++++ DATA EXTRACT ++++
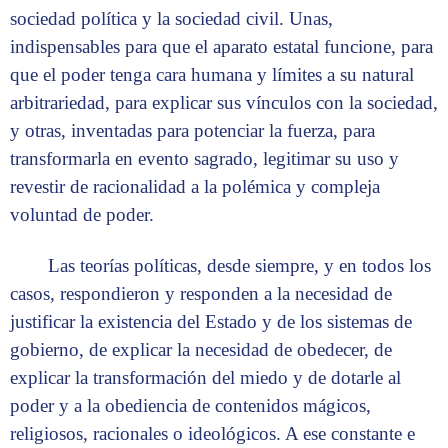
sociedad política y la sociedad civil. Unas,
indispensables para que el aparato estatal funcione, para
que el poder tenga cara humana y límites a su natural
arbitrariedad, para explicar sus vínculos con la sociedad,
y otras, inventadas para potenciar la fuerza, para
transformarla en evento sagrado, legitimar su uso y
revestir de racionalidad a la polémica y compleja
voluntad de poder.
Las teorías políticas, desde siempre, y en todos los
casos, respondieron y responden a la necesidad de
justificar la existencia del Estado y de los sistemas de
gobierno, de explicar la necesidad de obedecer, de
explicar la transformación del miedo y de dotarle al
poder y a la obediencia de contenidos mágicos,
religiosos, racionales o ideológicos. A ese constante e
++++
YOUR TASK >>
All records above must be output exactly as they stand, excluding pictures.

RESULT >>
sociedad política y la sociedad civil. Unas,
indispensables para que el aparato estatal funcione, para
que el poder tenga cara humana y límites a su natural
arbitrariedad, para explicar sus vínculos con la sociedad,
y otras, inventadas para potenciar la fuerza, para
transformarla en evento sagrado, legitimar su uso y
revestir de racionalidad a la polémica y compleja
voluntad de poder.
Las teorías políticas, desde siempre, y en todos los
casos, respondieron y responden a la necesidad de
justificar la existencia del Estado y de los sistemas de
gobierno, de explicar la necesidad de obedecer, de
explicar la transformación del miedo y de dotarle al
poder y a la obediencia de contenidos mágicos,
religiosos, racionales o ideológicos. A ese constante e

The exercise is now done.